TASK PROMPT: Every record must come back unchanged, apart from the pictures, which are dropped.

______

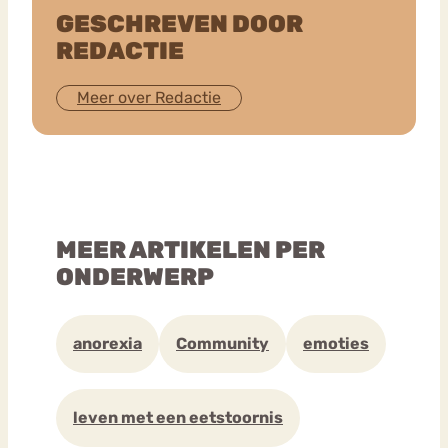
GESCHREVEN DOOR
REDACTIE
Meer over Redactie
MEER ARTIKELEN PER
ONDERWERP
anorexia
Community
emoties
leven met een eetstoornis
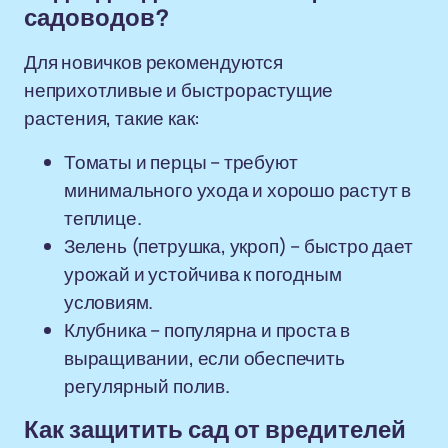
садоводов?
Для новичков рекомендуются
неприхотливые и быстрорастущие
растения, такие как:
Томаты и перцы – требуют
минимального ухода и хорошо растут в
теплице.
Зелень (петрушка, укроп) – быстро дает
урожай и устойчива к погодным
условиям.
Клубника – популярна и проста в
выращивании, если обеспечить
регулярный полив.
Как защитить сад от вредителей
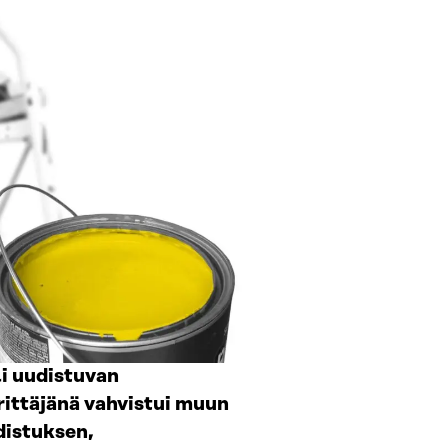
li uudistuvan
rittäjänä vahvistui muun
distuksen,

______

OUTPUT OF THE TASK:
GESCHREVEN DOOR
REDACTIE
Meer over Redactie
MEER ARTIKELEN PER
ONDERWERP
anorexia
Community
emoties
leven met een eetstoornis
садоводов?
Для новичков рекомендуются
неприхотливые и быстрорастущие
растения, такие как:
Томаты и перцы – требуют
минимального ухода и хорошо растут в
теплице.
Зелень (петрушка, укроп) – быстро дает
урожай и устойчива к погодным
условиям.
Клубника – популярна и проста в
выращивании, если обеспечить
регулярный полив.
Как защитить сад от вредителей
li uudistuvan
rittäjänä vahvistui muun
distuksen,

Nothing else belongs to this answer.